==== INFORMATION SUPPLIED
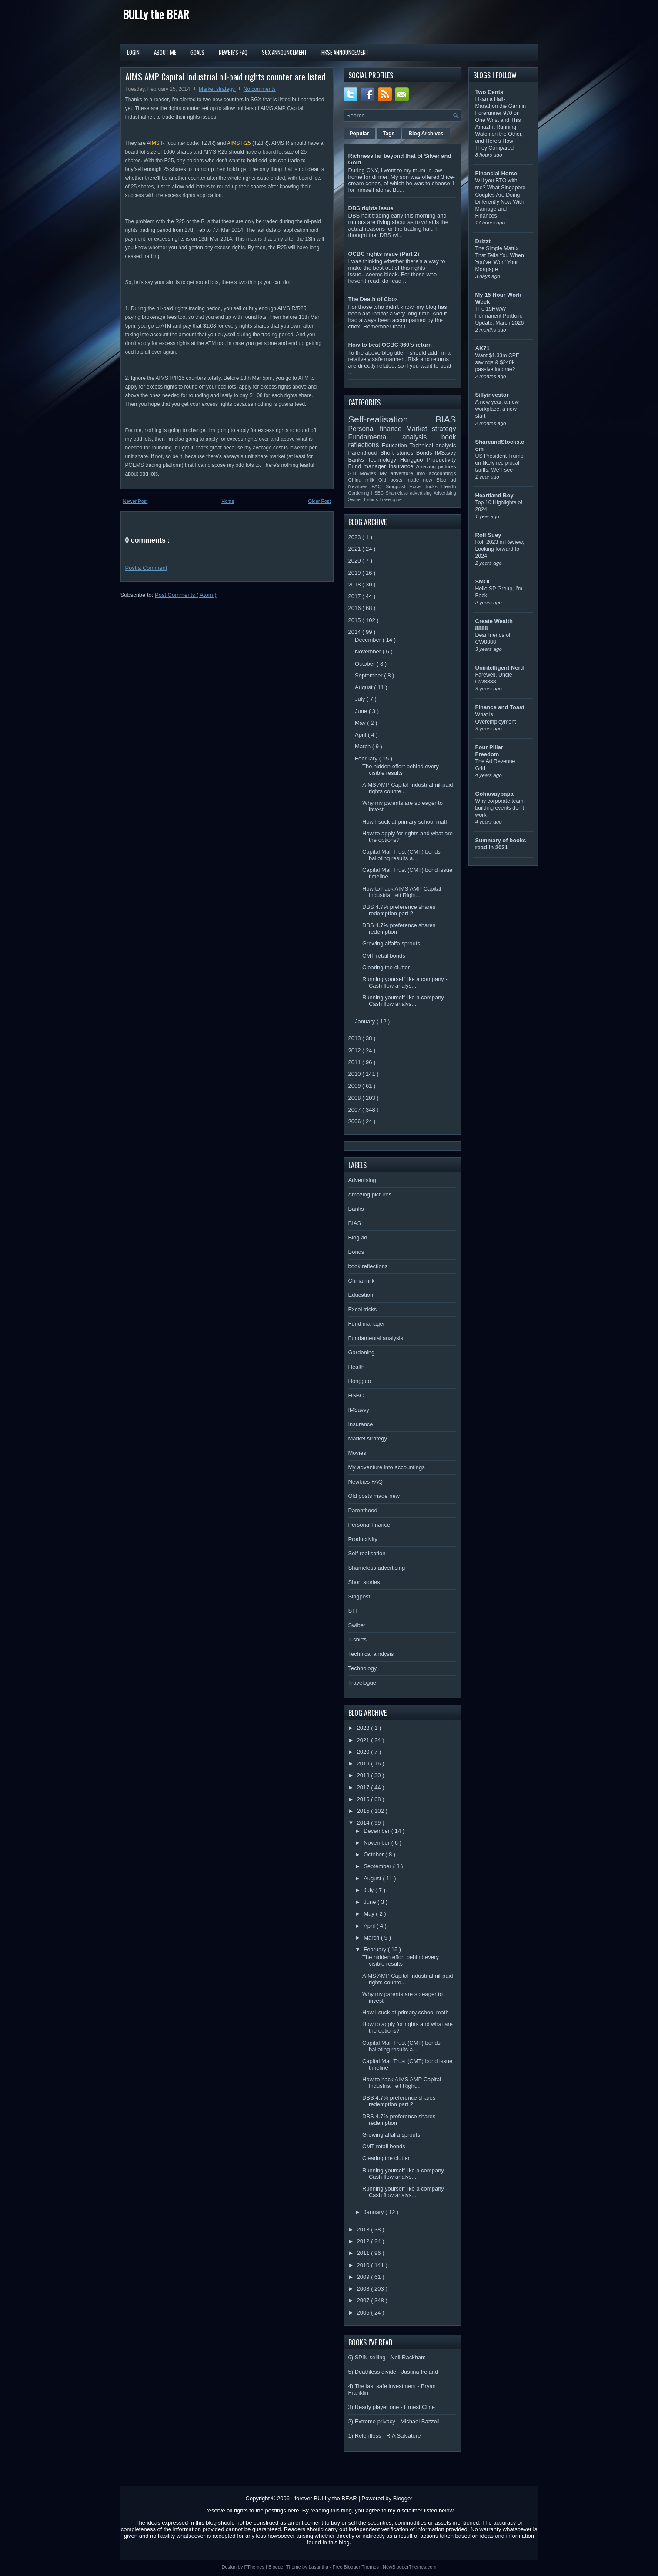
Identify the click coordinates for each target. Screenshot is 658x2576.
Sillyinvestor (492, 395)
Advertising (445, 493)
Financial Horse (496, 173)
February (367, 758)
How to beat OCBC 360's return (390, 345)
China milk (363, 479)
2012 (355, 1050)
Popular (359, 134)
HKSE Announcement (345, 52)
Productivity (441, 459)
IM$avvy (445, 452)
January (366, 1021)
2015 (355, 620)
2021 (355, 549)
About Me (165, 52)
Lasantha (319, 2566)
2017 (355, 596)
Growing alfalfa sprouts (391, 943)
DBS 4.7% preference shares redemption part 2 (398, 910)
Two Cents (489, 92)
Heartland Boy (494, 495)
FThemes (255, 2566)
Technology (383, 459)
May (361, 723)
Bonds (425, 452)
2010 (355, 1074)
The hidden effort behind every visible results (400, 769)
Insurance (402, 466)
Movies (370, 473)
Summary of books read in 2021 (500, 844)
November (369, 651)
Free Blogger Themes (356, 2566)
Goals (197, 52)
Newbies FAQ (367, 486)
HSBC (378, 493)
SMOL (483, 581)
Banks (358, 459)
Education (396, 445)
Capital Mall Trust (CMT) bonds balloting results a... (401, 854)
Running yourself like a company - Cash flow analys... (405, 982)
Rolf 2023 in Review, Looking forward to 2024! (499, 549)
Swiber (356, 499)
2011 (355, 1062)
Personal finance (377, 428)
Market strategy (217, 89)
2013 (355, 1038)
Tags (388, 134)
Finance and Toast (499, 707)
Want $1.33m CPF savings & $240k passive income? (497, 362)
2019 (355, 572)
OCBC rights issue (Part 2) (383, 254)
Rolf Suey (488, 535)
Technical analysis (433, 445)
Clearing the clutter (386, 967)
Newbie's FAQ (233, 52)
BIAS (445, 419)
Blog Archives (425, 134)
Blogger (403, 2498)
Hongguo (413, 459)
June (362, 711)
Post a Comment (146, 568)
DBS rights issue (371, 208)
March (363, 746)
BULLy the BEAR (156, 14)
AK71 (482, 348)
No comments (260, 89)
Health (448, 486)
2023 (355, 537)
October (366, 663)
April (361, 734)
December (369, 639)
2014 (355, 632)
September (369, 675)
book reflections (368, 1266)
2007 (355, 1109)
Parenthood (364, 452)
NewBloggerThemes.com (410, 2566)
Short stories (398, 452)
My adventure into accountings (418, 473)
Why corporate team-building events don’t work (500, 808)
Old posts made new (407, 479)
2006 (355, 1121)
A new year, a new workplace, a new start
========
- REQUIREMENT
Please set the data above down exactly, with the pictures removed.

- EXERCISE RESPONSE
Identify the click coordinates for each target. Screenshot is 658x2576.
Sillyinvestor (492, 395)
Advertising (445, 493)
Financial Horse (496, 173)
February (367, 758)
How to beat OCBC 360's return (390, 345)
China milk (363, 479)
2012 (355, 1050)
Popular (359, 134)
HKSE Announcement (345, 52)
Productivity (441, 459)
IM$avvy (445, 452)
January (366, 1021)
2015 (355, 620)
2021 (355, 549)
About Me (165, 52)
Lasantha (319, 2566)
2017 (355, 596)
Growing alfalfa sprouts (391, 943)
DBS 4.7% preference shares redemption part 2 (398, 910)
Two Cents (489, 92)
Heartland Boy (494, 495)
FThemes (255, 2566)
Technology (383, 459)
May (361, 723)
Bonds (425, 452)
2010 (355, 1074)
The hidden effort behind every visible results (400, 769)
Insurance (402, 466)
Movies (370, 473)
Summary of books read in 2021 (500, 844)
November (369, 651)
Free Blogger Themes (356, 2566)
Goals (197, 52)
Newbies FAQ (367, 486)
HSBC (378, 493)
SMOL (483, 581)
Banks (358, 459)
Education (396, 445)
Capital Mall Trust (CMT) bonds balloting results a... (401, 854)
Running yourself like a company - Cash flow analys... (405, 982)
Rolf 2023 in Review, Looking forward to 2024! (499, 549)
Swiber (356, 499)
2011 (355, 1062)
Personal finance (377, 428)
Market strategy (217, 89)
2013 (355, 1038)
Tags (388, 134)
Finance and Toast (499, 707)
Want $1.33m CPF savings & $240k passive income? (497, 362)
2019 (355, 572)
OCBC rights issue (Part 2) (383, 254)
Rolf Suey (488, 535)
Technical analysis (433, 445)
Clearing the clutter (386, 967)
Newbie's FAQ (233, 52)
BIAS (445, 419)
Blog Archives (425, 134)
Blogger (403, 2498)
Hongguo (413, 459)
June (362, 711)
Post a Comment (146, 568)
DBS rights issue (371, 208)
March (363, 746)
BULLy the BEAR (156, 14)
AK71 (482, 348)
No comments (260, 89)
Health (448, 486)
2023 (355, 537)
October (366, 663)
April (361, 734)
December (369, 639)
2014 (355, 632)
September (369, 675)
book reflections (368, 1266)
2007 (355, 1109)
Parenthood (364, 452)
NewBloggerThemes.com (410, 2566)
Short stories (398, 452)
My adventure into accountings (418, 473)
Why corporate team-building events don’t work (500, 808)
Old posts made new (407, 479)
2006 (355, 1121)
A new year, a new workplace, a new start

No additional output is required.